Securely managing sensitive information like API keys, database credentials, and authentication tokens is critical for production workflows. This project provides the Secret class for task-level injection and FastAPIPassthroughAuthMiddleware for building applications that act on behalf of authenticated users.

Injecting Secrets into Tasks

You can inject secrets into your tasks by passing Secret objects to the @task decorator. By default, secrets are mounted as environment variables.

import os
import flyte
from flyte import Secret, task

# Default: Secret is available as MY_API_KEY (uppercase, - replaced with _)
@task(secrets=Secret(key="my-api-key"))
async def task_with_secret():
    api_key = os.environ["MY_API_KEY"]
    print(f"Using secret: {api_key}")

# Custom environment variable name
@task(secrets=Secret(key="openai-key", as_env_var="OPENAI_API_KEY"))
async def task_with_custom_env():
    api_key = os.environ["OPENAI_API_KEY"]

Mounting Secrets as Files

If your application requires secrets to be read from the filesystem, you can specify a mount path.

Note: Currently, the only supported mount path is /etc/flyte/secrets.

import pathlib
import flyte
from flyte import Secret, TaskEnvironment

# Define environment with a file-mounted secret
env = TaskEnvironment(
    "secret-env",
    secrets=Secret(
        group="user-creds", 
        key="ssh-key", 
        mount=pathlib.Path("/etc/flyte/secrets")
    ),
)

@env.task
def read_secret_file() -> str:
    # Secrets are mounted at /etc/flyte/secrets/{group}/{key}
    # The key in the filename is typically lowercase
    secret_path = pathlib.Path("/etc/flyte/secrets/user-creds/ssh-key")
    return secret_path.read_text()

Using Secrets in Image Builds

Secrets can also be used during the image build process, for example, to provide credentials for private package repositories or system updates.

from flyte import Image, Secret

image = (
    Image.from_debian_base(install_flyte=False)
    .with_apt_packages("vim", secret_mounts=["/tmp/secret1"])
    .with_pip_packages(
        "private-package", 
        secret_mounts=[Secret(group="aws", key="id", as_env_var="AWS_ACCESS_KEY_ID")]
    )
)

Authentication Passthrough for Applications

When building a web application (like a FastAPI webhook) that interacts with Flyte, you often want the application to perform actions using the credentials of the user making the request.

The FastAPIPassthroughAuthMiddleware automatically extracts authentication headers (like Authorization or Cookie) and propagates them to the Flyte control plane.

Implementation Example

To use passthrough authentication, you must initialize Flyte using init_passthrough() and add the middleware to your FastAPI app.
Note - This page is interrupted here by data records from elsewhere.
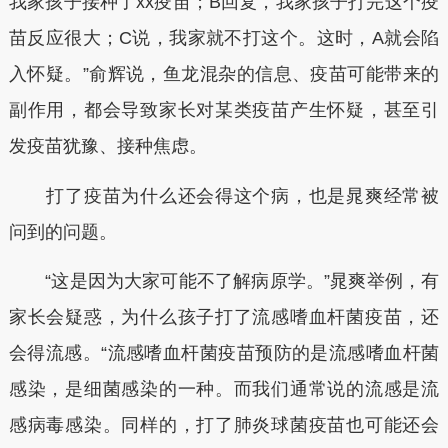
我家孩子接种了xx疫苗；B回复，我家孩子打完这个疫
苗反应很大；C说，我家就不打这个。这时，A就会陷
入怀疑。”俞辉说，鱼龙混杂的信息、疫苗可能带来的
副作用，都会导致家长对某类疫苗产生怀疑，甚至引
发疫苗犹豫、接种焦虑。
打了疫苗为什么还会得这个病，也是晁爽经常被
问到的问题。
“这是因为大家可能不了解病原学。”晁爽举例，有
家长会疑惑，为什么孩子打了流感嗜血杆菌疫苗，还
会得流感。“流感嗜血杆菌疫苗预防的是流感嗜血杆菌
感染，是细菌感染的一种。而我们通常说的流感是流
感病毒感染。同样的，打了肺炎球菌疫苗也可能还会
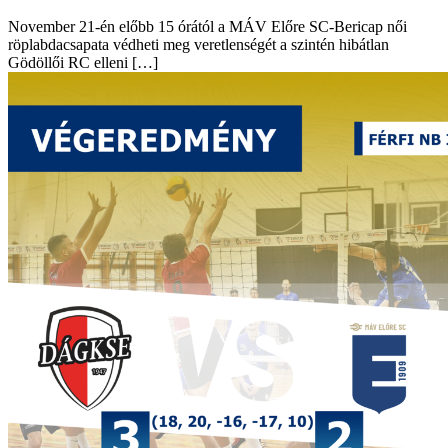
November 21-én előbb 15 órától a MÁV Előre SC-Bericap női
röplabdacsapata védheti meg veretlenségét a szintén hibátlan
Gödöllői RC elleni […]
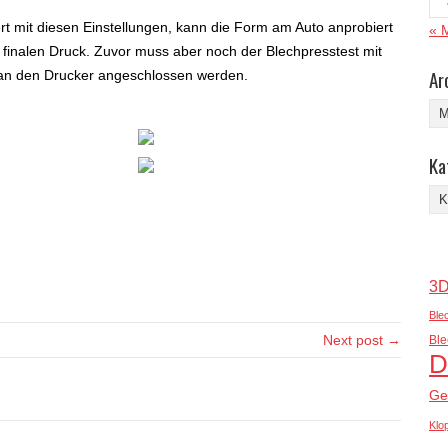
rt mit diesen Einstellungen, kann die Form am Auto anprobiert
« 
n finalen Druck. Zuvor muss aber noch der Blechpresstest mit
Ar
l an den Drucker angeschlossen werden.
Arc
Ka
Ka
3D
Ble
Next post →
Ble
D
Ge
Klo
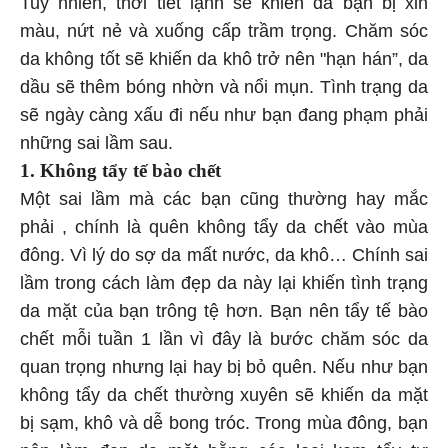
Tuy nhiên, thời tiết lạnh sẽ khiến da bạn bị xỉn
màu, nứt nẻ và xuống cấp trầm trọng. Chăm sóc
da không tốt sẽ khiến da khô trở nên "hạn hán”, da
dầu sẽ thêm bóng nhờn và nổi mụn. Tình trạng da
sẽ ngày càng xấu đi nếu như bạn đang phạm phải
những sai lầm sau.
1. Không tẩy tế bào chết
Một sai lầm mà các bạn cũng thường hay mắc
phải , chính là quên không tẩy da chết vào mùa
đông. Vì lý do sợ da mất nước, da khô… Chính sai
lầm trong cách làm đẹp da này lại khiến tình trạng
da mặt của bạn trông tệ hơn. Bạn nên tẩy tế bào
chết mỗi tuần 1 lần vì đây là bước chăm sóc da
quan trọng nhưng lại hay bị bỏ quên. Nếu như bạn
không tẩy da chết thường xuyên sẽ khiến da mặt
bị sạm, khô và dễ bong tróc. Trong mùa đông, bạn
from fastapi import FastAPI
from flyte.app.extras._auth_middleware import FastAPIPassthroughAuthMiddleware
import flyte
from flyte.remote import User

app = FastAPI()

@app.on_event("startup")
async def startup_event():
    # Initialize Flyte with Passthrough auth mode
    await flyte.init_passthrough()

# Add middleware to extract headers and set Flyte context
app.add_middleware(
    FastAPIPassthroughAuthMiddleware, 
    excluded_paths={"/health"}
)

@app.get("/me")
async def get_current_user():
    # The Flyte context is automatically populated with the user's credentials
    # from the incoming request headers.
    user = await User.get.aio()
    return {"subject": user.subject()}

Manual Credential Propagation

If you are not using FastAPI or need to manually set authentication metadata for a specific block of code, use the auth_metadata context manager.

from flyte.remote import auth_metadata, User

async def manual_auth_call(token: str):
    # Manually inject a bearer token into the Flyte context
    with auth_metadata(("authorization", f"Bearer {token}")):
        user = await User.get.aio()
        return user.subject()

Troubleshooting

Invalid Environment Variable Names

The as_env_var parameter must match the regex ^[A-Z_][A-Z0-9_]*$. If you provide an invalid name (e.g., containing dashes or starting with a number), the Secret class will raise a ValueError during initialization.

Restricted Mount Paths

If you attempt to mount a secret to any path other than /etc/flyte/secrets, the SDK will raise a ValueError. This is a current limitation of the implementation in flyte._secret.Secret.

Missing Authentication Headers

If FastAPIPassthroughAuthMiddleware is active and a request arrives without Authorization or Cookie headers (and the path is not in excluded_paths), the middleware will return a 401 Unauthorized response immediately.